The lecture program was augmented by almost 200 posters reporting on different aspects of regulatory RNAs. I requested copies of several. I plan to invite some to recast their poster to manuscripts to appear in future issues of American Laboratory.

Exhibition and sponsors

The commercial forum at the meeting was small and focused.

Arraystar (Rockville, MD) promoted kits for arrays optimized for circular RNA. Circular RNA is a novel, noncoding form of RNA produced by a back-splicing process. The circular RNAs are complementary to linear RNA, with high capacity for miRNA binding sites. Hence, they are often called miRNA sponges. Their circular structure reduces miRNA degradation by exonucleases.

Arraystar’s LncRNA is a long-chain (more than 200 bases), noncoding RNA that can bind and block protein-coding genes. The company has compiled a single database from several sources to support research into the structure‒activity relationships. They feel that LncRNAs are candidates for biomarkers of Alzheimer’s and some cancers. Arraystar offered a detailed review of the topic, including cis- and trans-acting LncRNAs.

Biosearch Technologies (Petaluma, CA) focused on Stellaris® RNA FISH probes for locating single or clustered RNAs in cells, tissues, or embryos. The key is to make a fluorescent probe that interacts with RNA in a probe-specific manner. Multiple fluorophores can provide information from co-localized regions. The best results are usually obtained from probes designed to interact with coding regions. Customer guidance is also available for designing probes for variants and introns.

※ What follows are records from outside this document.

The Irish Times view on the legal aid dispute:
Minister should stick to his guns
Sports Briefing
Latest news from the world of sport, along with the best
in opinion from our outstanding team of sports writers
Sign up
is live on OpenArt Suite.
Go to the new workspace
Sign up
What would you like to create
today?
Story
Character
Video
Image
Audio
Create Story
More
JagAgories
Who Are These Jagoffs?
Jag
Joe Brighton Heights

Dharmacon (Lafayette, CO) placed literature in the registration bag. This included a poster of an RNA hairpin with specific events and products organized by year. At the poster’s top was the purchase in 2014 by GE Healthcare from Thermo Fisher Scientific. Fisher Scientific had acquired Dharmacon in 2004. Thermo merged with Fisher Scientific to form Thermo Fisher Scientific in 2006.

Dharmacon offers a broad range of products and services for RNA chemistry, including RNAi for each of the 20,000 genes in the human genome.

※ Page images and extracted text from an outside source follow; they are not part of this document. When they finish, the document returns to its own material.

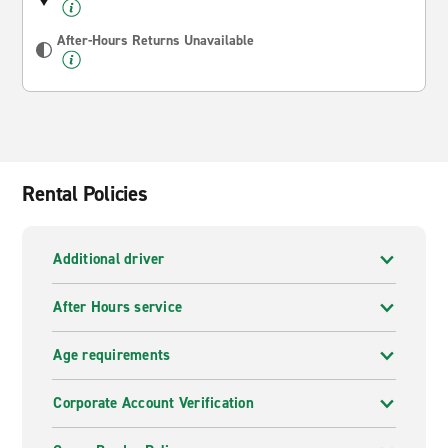
After-Hours Returns Unavailable
Rental Policies
Additional driver
After Hours service
Age requirements
Corporate Account Verification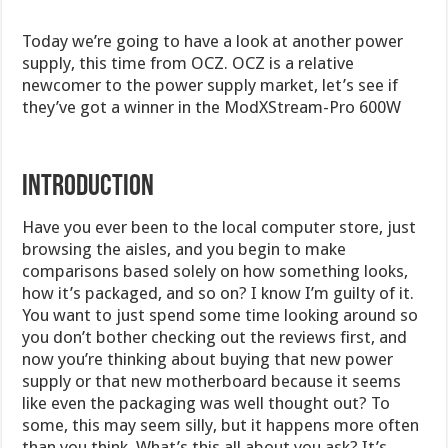
Today we’re going to have a look at another power
supply, this time from OCZ. OCZ is a relative
newcomer to the power supply market, let’s see if
they’ve got a winner in the ModXStream-Pro 600W
INTRODUCTION
Have you ever been to the local computer store, just
browsing the aisles, and you begin to make
comparisons based solely on how something looks,
how it’s packaged, and so on? I know I’m guilty of it.
You want to just spend some time looking around so
you don’t bother checking out the reviews first, and
now you’re thinking about buying that new power
supply or that new motherboard because it seems
like even the packaging was well thought out? To
some, this may seem silly, but it happens more often
than you think. What’s this all about you ask? It’s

Exiqon (Copenhagen, Denmark) specializes in RNA chemistry for research. Products include LNA™ antisense oligonucleotides for inhibition of noncoding RNA. These typically have recognition sites of 12‒16 nucleotides. The LNA is being used to silence two specific genes that are candidate therapeutic targets for neurodegenerative diseases. Exiqon also has a group performing next-generation RNA sequencing on a fee-for-service basis. The list includes sequencing of micro RNA, small RNA, messenger RNA, and whole transcriptome.

Credits

The 2014 meeting of Regulatory RNAs has to be considered a technical success. Accordingly, I’d like to congratulate Jennifer Doudna; Richard Gregory (Harvard Medical School, Cambridge, MA); Cyrus Martin, Editor of Current Biology; and John Pham, Editor of Molecular Cell. The Cell Symposia team deserves thanks for taking care of the human factors that make a networking opportunity really happen. Please monitor the calendar for details on subsequent meetings in this series.

Robert L. Stevenson, Ph.D., is Editor, American Laboratory/Labcompare; e-mail: [email protected].